Company News

GPM’s Investment in ‘Core Categories’ Paying Off

Retailer calls out significant growth in 6 center-store and cold-vault product segments
GPM Investments core category sales Q2 2023
Image courtesy of Arko Corp.

GPM Investments is increasingly leaning on six center store and cold-vault product segments to drive in-store sales.

The convenience retailer has dubbed beer, candy, packaged beverages and alternative, salty and packaged sweet snacks its “core destination categories,” using them to grow sales as cigarette purchases continue to decline and gasoline varies through seasonal periods and pricing trends.  

“Our marketing and merchandising initiatives intentionally focus on our core destination categories,” said Arie Kotler, president and CEO of GPM parent company Arko Corp., during a recent second-quarter earnings call. “We measure our retail success on our ability to grow sales and profitability outside of cigarettes and in our core destination categories.”

Data presented during the call shows core destination categories represented 54.7% of merchandise gross profit in during the second quarter of 2023, up seven points from 47.3% share during the same period in 2020, when GPM established the core category strategy.

“As a result of our strategy as a percentage of total merchandise sales, core destination categories have increased from 38.4% to 44.6%,” Kotler said. During the same three-year period, “cigarettes have decreased from 38.2% to 29.6% of total merchandise sales. …

“We have executed on our strategy, growing merchandise sales and gross profit while decreasing our exposure to cigarettes.”

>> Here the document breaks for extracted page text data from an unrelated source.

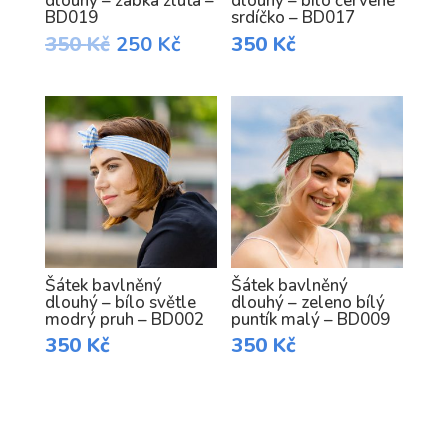
dlouhý – žabka žlutá –
dlouhý – bílo červené
BD019
srdíčko – BD017
Original
Current
350
Kč
250
Kč
350
Kč
price
price
was:
is:
350 Kč.
250 Kč.
Šátek bavlněný
Šátek bavlněný
dlouhý – bílo světle
dlouhý – zeleno bílý
modrý pruh – BD002
puntík malý – BD009
350
Kč
350
Kč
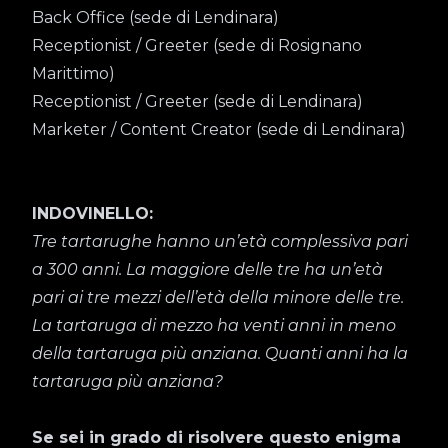
Back Office (sede di Lendinara)
Receptionist / Greeter (sede di Rosignano
Marittimo)
Receptionist / Greeter (sede di Lendinara)
Marketer / Content Creator (sede di Lendinara)
INDOVINELLO:
Tre tartarughe hanno un’età complessiva pari
a 300 anni. La maggiore delle tre ha un’età
pari ai tre mezzi dell’età della minore delle tre.
La tartaruga di mezzo ha venti anni in meno
della tartaruga più anziana. Quanti anni ha la
tartaruga più anziana?
Se sei in grado di risolvere questo enigma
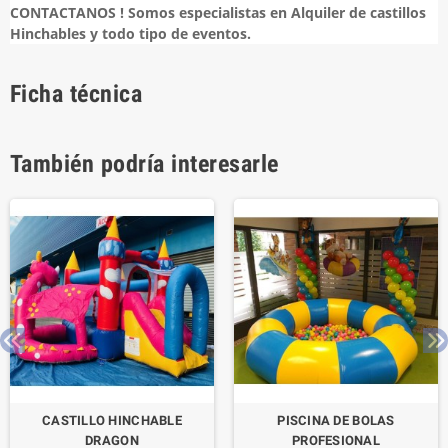
CONTACTANOS ! Somos especialistas en Alquiler de castillos
Hinchables y todo tipo de eventos.
Ficha técnica
También podría interesarle
CASTILLO HINCHABLE
PISCINA DE BOLAS
DRAGON
PROFESIONAL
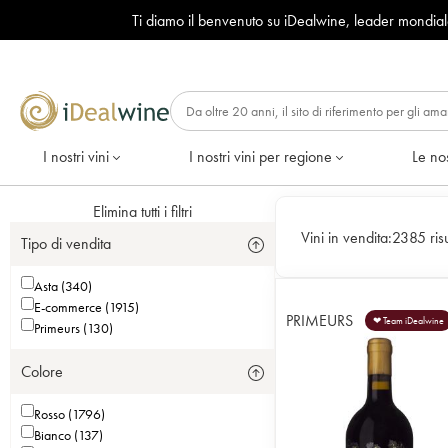
Ti diamo il benvenuto su iDealwine, leader mondia
I nostri vini
I nostri vini per regione
Le nos
Elimina tutti i filtri
Vini in vendita:
2385 risu
Tipo di vendita
Asta (340)
E-commerce (1915)
PRIMEURS
❤ Team iDealwine
Primeurs (130)
Colore
Rosso (1796)
Bianco (137)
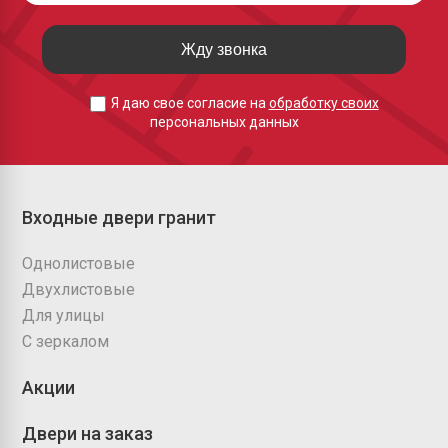
Жду звонка
Я даю свое согласие на
обработку своих
персональных данных
Входные двери гранит
Однолистовые
Двухлистовые
Для улицы
С зеркалом
Акции
Двери на заказ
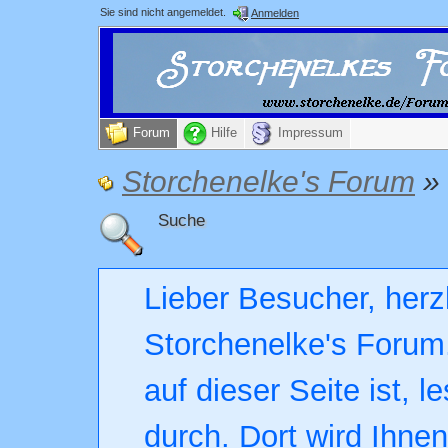
Sie sind nicht angemeldet.
Anmelden
Forum
Hilfe
Impressum
Storchenelke's Forum
»
Suche
Lieber Besucher, herz
Storchenelke's Forum.
auf dieser Seite ist, l
durch. Dort wird Ihne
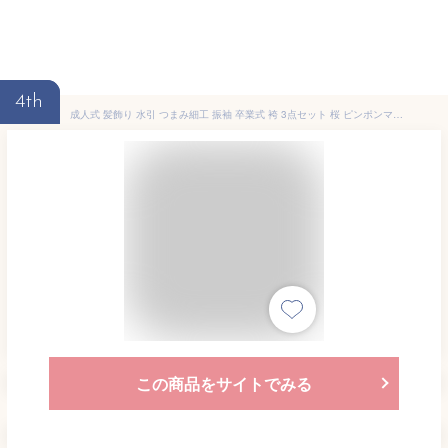
4th
成人式 髪飾り 水引 つまみ細工 振袖 卒業式 袴 3点セット 桜 ピンポンマム 花 組紐 コサージュ ベージュ グレー 白 和装 送料無料
この商品をサイトでみる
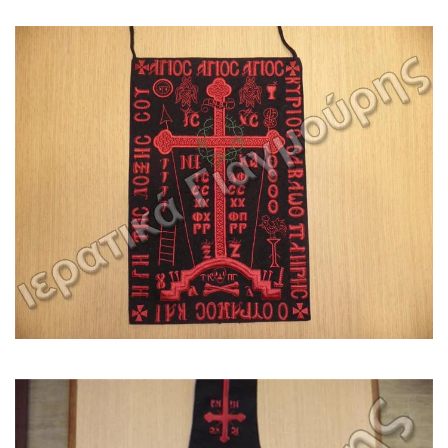
Είδος: Sxima_mesaio
Κωδικός: Sxima_mesaio19x29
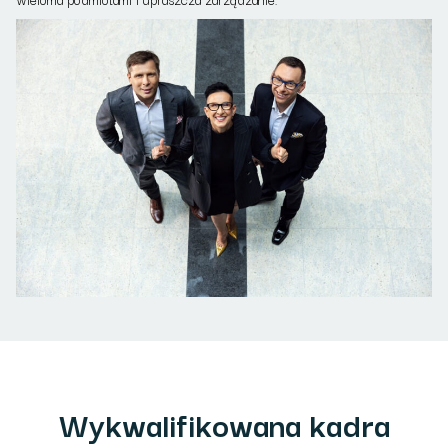
Wykwalifikowana kadra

Other related data points:

  • The core-category gross profit grew 67.0% in second-quarter 2023 vs. second-quarter 2020. Conversely, gross profit dollars from cigarettes have increased 7.5%.
  • Core-category sales in same stores grew 5.6% in second-quarter 2023 vs. the previous year.

Segment growth in same-store sales for the quarter:

  • Candy: 12.2%
  • Salty snacks: 11.7%
  • Packaged sweet snacks: 7.3%
  • Packaged beverages: 5.2%
  • Alternative snacks: 3.9%
  • Beer: 2.8%

“We work to ensure that our stores meet our assortment standard for these store destination categories and that we offer our customers the right assortment and value proposition. This reinforces my belief that we are doing the right thing by way of assortment and marketing. This is the Arko way,” Kotler said. “We are more committed than ever to driving long-term, sustainable inside sales growth, expanding margin and gross profit dollars, and we know there is a runway for earnings and growth.”

Based in Richmond, Virginia, Arko Corp. owns and operates numerous c-store brands, including Fas Mart, Shore Stop, Scotchman, BreadBox, Young's, Li'l Cricket, Next Door Store, Village Pantry, Apple Market, Jiffi Stop, Admiral, Roadrunner Markets, Jiffy Food Marts, E-Z Mart, 1 Stop, TownStar, ExpressStop and Handy Mart, among others.